All entries are to be reproduced exactly; the pictures are to be omitted.

Top of Data excerpts

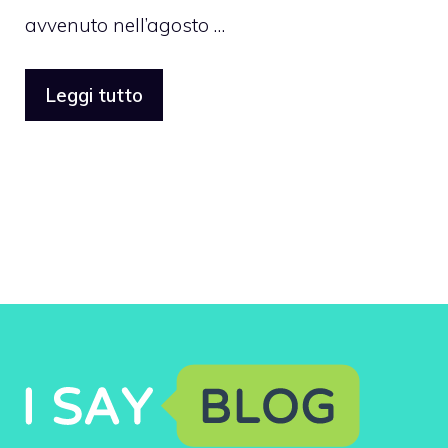
avvenuto nell’agosto …
Leggi tutto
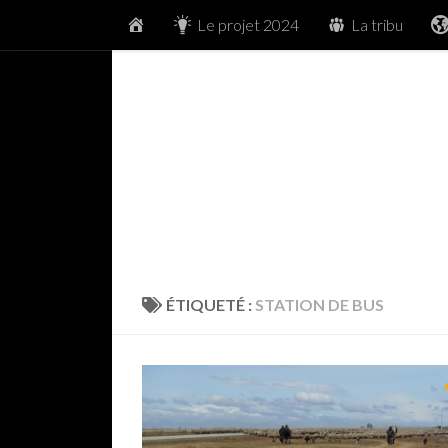
Accueil
Le projet 2024
La tribu
Skip to content
ÉTIQUETÉ :
STATION DE BUS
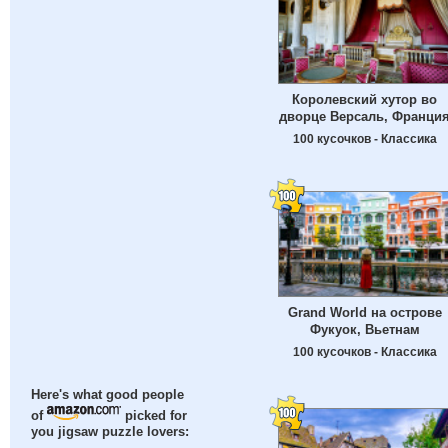
Королевский хутор во
дворце Версаль, Франци
100 кусочков - Классика
Grand World на острове
Фукуок, Вьетнам
100 кусочков - Классика
Here's what good people
of
picked for
you jigsaw puzzle lovers:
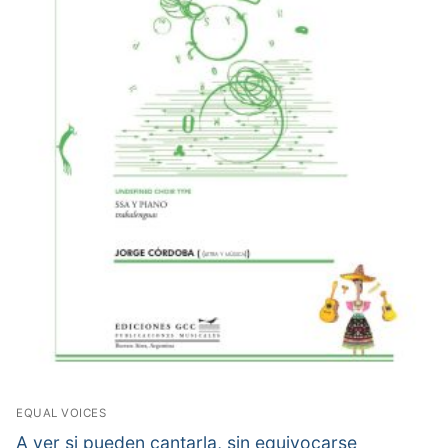
EQUAL VOICES
A ver si pueden cantarla, sin equivocarse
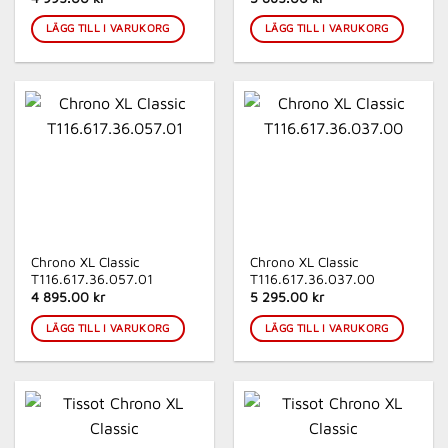
LÄGG TILL I VARUKORG
LÄGG TILL I VARUKORG
Chrono XL Classic
Chrono XL Classic
T116.617.36.057.01
T116.617.36.037.00
4 895.00 kr
5 295.00 kr
LÄGG TILL I VARUKORG
LÄGG TILL I VARUKORG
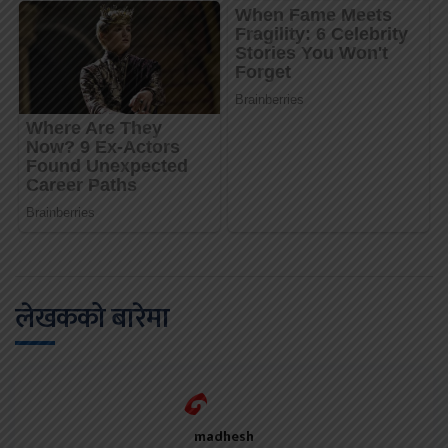
लेखकको बारेमा
madhesh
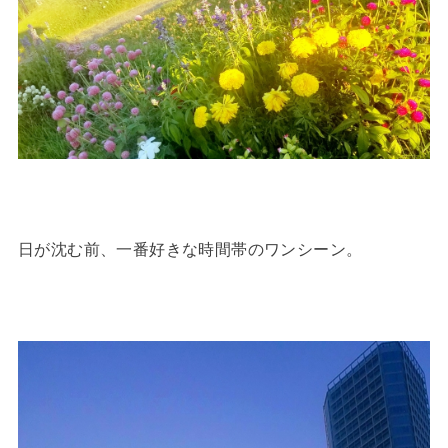
日が沈む前、一番好きな時間帯のワンシーン。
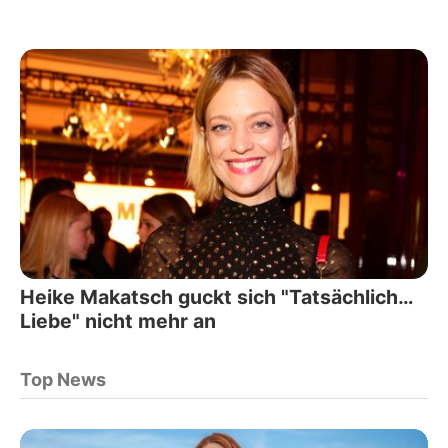
Heike Makatsch guckt sich "Tatsächlich…
Liebe" nicht mehr an
Top News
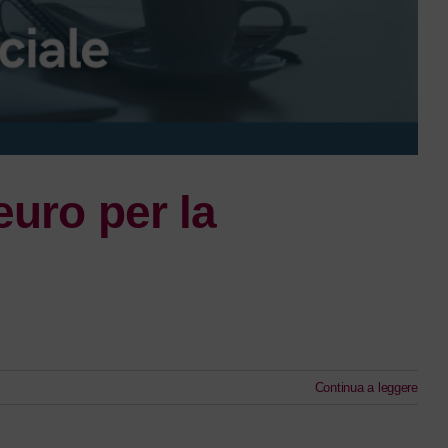
euro per la
Continua a leggere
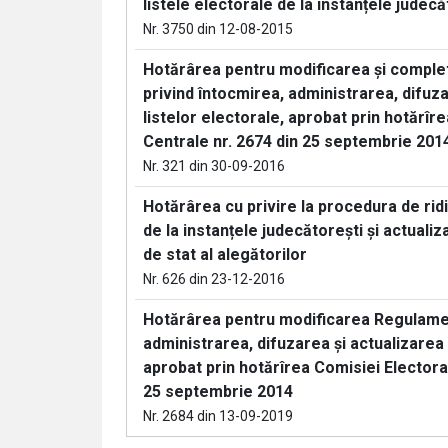
listele electorale de la instanțele judecă
Nr. 3750 din 12-08-2015
Hotărârea pentru modificarea și comple
privind întocmirea, administrarea, difuza
listelor electorale, aprobat prin hotărîr
Centrale nr. 2674 din 25 septembrie 201
Nr. 321 din 30-09-2016
Hotărârea cu privire la procedura de ridi
de la instanțele judecătorești și actualiz
de stat al alegătorilor
Nr. 626 din 23-12-2016
Hotărârea pentru modificarea Regulamen
administrarea, difuzarea și actualizarea 
aprobat prin hotărîrea Comisiei Electora
25 septembrie 2014
Nr. 2684 din 13-09-2019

Bottom of Data excerpts

Answer for this exercise:
avvenuto nell’agosto …
Leggi tutto
Accueil
Le projet 2024
La tribu
Skip to content
ÉTIQUETÉ :
STATION DE BUS
Королевский хутор во
дворце Версаль, Франци
100 кусочков - Классика
Grand World на острове
Фукуок, Вьетнам
100 кусочков - Классика
Here's what good people
of
picked for
you jigsaw puzzle lovers:
EQUAL VOICES
A ver si pueden cantarla, sin equivocarse
LÄGG TILL I VARUKORG
LÄGG TILL I VARUKORG
Chrono XL Classic
Chrono XL Classic
T116.617.36.057.01
T116.617.36.037.00
4 895.00 kr
5 295.00 kr
LÄGG TILL I VARUKORG
LÄGG TILL I VARUKORG
लेखकको बारेमा
madhesh
日が沈む前、一番好きな時間帯のワンシーン。
Heike Makatsch guckt sich "Tatsächlich…
Liebe" nicht mehr an
Top News
euro per la
Continua a leggere
listele electorale de la instanțele judecă
Nr. 3750 din 12-08-2015
Hotărârea pentru modificarea și comple
privind întocmirea, administrarea, difuza
listelor electorale, aprobat prin hotărîr
Centrale nr. 2674 din 25 septembrie 201
Nr. 321 din 30-09-2016
Hotărârea cu privire la procedura de ridi
de la instanțele judecătorești și actualiz
de stat al alegătorilor
Nr. 626 din 23-12-2016
Hotărârea pentru modificarea Regulamen
administrarea, difuzarea și actualizarea 
aprobat prin hotărîrea Comisiei Electora
25 septembrie 2014
Nr. 2684 din 13-09-2019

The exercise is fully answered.